Papua New Guinean officials were Friday trying to piece together how a passenger plane crashed in a dense forest, killing 28 people – but leaving four survivors – in the nation’s worst air disaster. The survivors were the Australian and New Zealand pilots, a flight attendant, and a passenger believed to be a Chinese national, who reportedly escaped the fiery wreckage through a crack in the fuselage.
The Airlines PNG flight from the mountain gateway city of Lae to Madang, believed to be carrying parents travelling to see their children ahead of their university graduation, went down on Thursday as a heavy storm closed in. “We had 32 people on board. Four survived and the rest sustained fatal injuries in the crash,” the head of Papua New Guinea’s Accident Investigation Commission David Inau told AFP via telephone.
“This will be the worst (crash) in terms of fatalities. This is the biggest, the highest fatality figures we’ve had.”

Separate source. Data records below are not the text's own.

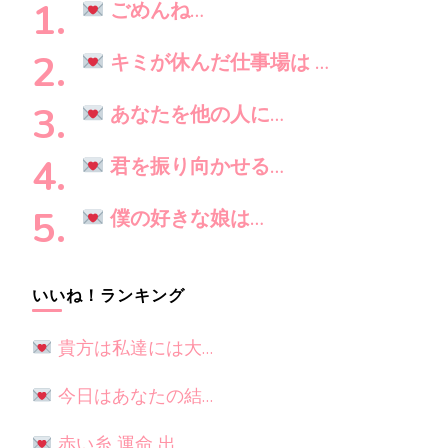
し
ン
ごめんね…
で
す
キミが休んだ仕事場は …
か
?
あなたを他の人に…
君を振り向かせる…
僕の好きな娘は…
いいね！ランキング
貴方は私達には大…
今日はあなたの結…
赤い糸 運命 出…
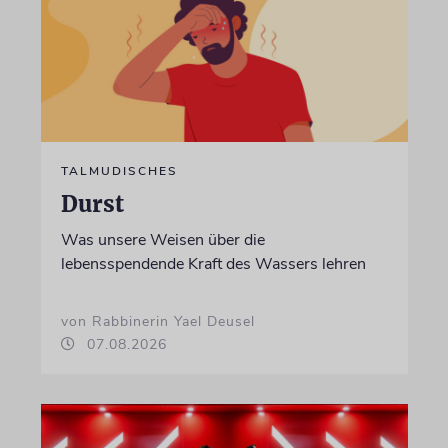
TALMUDISCHES
Durst
Was unsere Weisen über die
lebensspendende Kraft des Wassers lehren
von Rabbinerin Yael Deusel
07.08.2026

Papua New Guinea authorities said the weather had been poor when the Bombardier Dash 8 aircraft came down in dense forest near the mouth of the Gogol River, about 20 kilometres (13 miles) from its destination.
But they were unable to confirm whether the storm caused the crash.
“There was some weather in the area and that’s normal for Papua New Guinea in the afternoons, you do have thunderstorms and heavy rain,” Inau said.